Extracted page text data
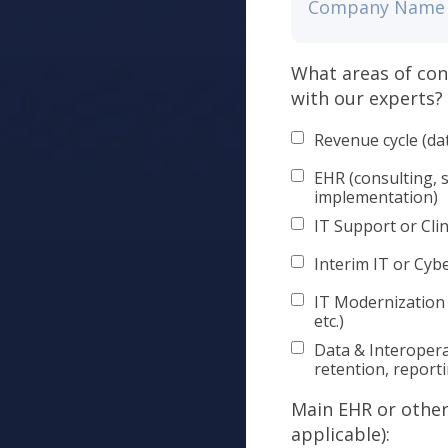
What areas of con
with our experts?
Revenue cycle (da
EHR (consulting, 
implementation)
IT Support or Clin
Interim IT or Cyb
IT Modernization
etc.)
Data & Interopera
retention, report
Main EHR or other 
applicable):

> **Work instructions**
Copy out the entries above in full and exactly, skipping every picture.

> **Result for this exercise**
What areas of con
with our experts?
Revenue cycle (da
EHR (consulting, 
implementation)
IT Support or Clin
Interim IT or Cyb
IT Modernization
etc.)
Data & Interopera
retention, report
Main EHR or other 
applicable):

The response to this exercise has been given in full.